In many ways, their suspicions were correct. Cameron and his immediate allies are not naturally comfortable with the enthused and eccentric that make up much of the membership of my party (or any other British party). And while “modernisers” were correct that we couldn't win with just the same policies and people, they also forgot that we couldn't win without them either. Too often, rather than seeking to forge alliances between the Conservative base and the centre, we have jettisoned our own in order to pursue the fresh and the new.
The outcome has been apathy, the rise of Ukip and delight in rebellion. With Ukip just two points behind the Conservative party in the polls, the bankruptcy of this approach is now clear. But it would be wrong to blame just the Cameron clique for the decay of Conservatives in the community. The truth is more complicated and more structural, and requires action much more dramatic than a mass email of contrition.
Conservative Associations often resemble an hourglass. At the top are members in their sixties and seventies. And there are younger members: students, ambitious would-be politicos in their twenties. I was briefly (and pretty disastrously) Vice-Chair of the Conservative Association in my university town. Almost all the members were either studying or retired. This is not uncommon. It is a problem. The combination of callow youth and “seen it all” wisdom can skew the focus and feel of Conservatism. The absence of young families buying their first house and people in full-time work, juggling mortgage repayments—these are weaknesses in the fabric of grassroots Conservatism that can leave us as out-of-touch at the local level as we're accused of being at the top.

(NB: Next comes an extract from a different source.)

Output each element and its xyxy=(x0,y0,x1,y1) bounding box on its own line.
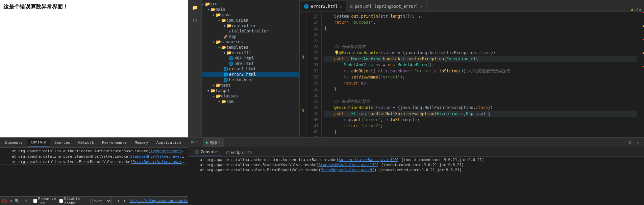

It is this strange demographic mix that can make the Conservative party look so obsessive and so distant to many voters. Young members are often bombastic and given to a Manichaean worldview—I certainly was in my early twenties. Older members are often, understandably, nostalgic for a Britain and a Conservative party that they fear is lost. Both groups are united in a fascination with Europe and a longing for a conservatism that is more radical and less nuanced. They fall out over issues such as gay marriage—the young, broadly, embracing it with enthusiasm while their older colleagues tend to be suspicious of such a big change benefitting so few people.
There are, of course, plenty of individual members who don't fall into the types described above. And I don't want to get rid of the wonderful and colourful membership that the Conservative party has retained. We need to find a way to keep our committed, experienced older members and our active, enthusiastic younger members while also reaching out to fill the gaping hole in the middle. Otherwise, relations between the grassroots and any leadership are likely to remain strained.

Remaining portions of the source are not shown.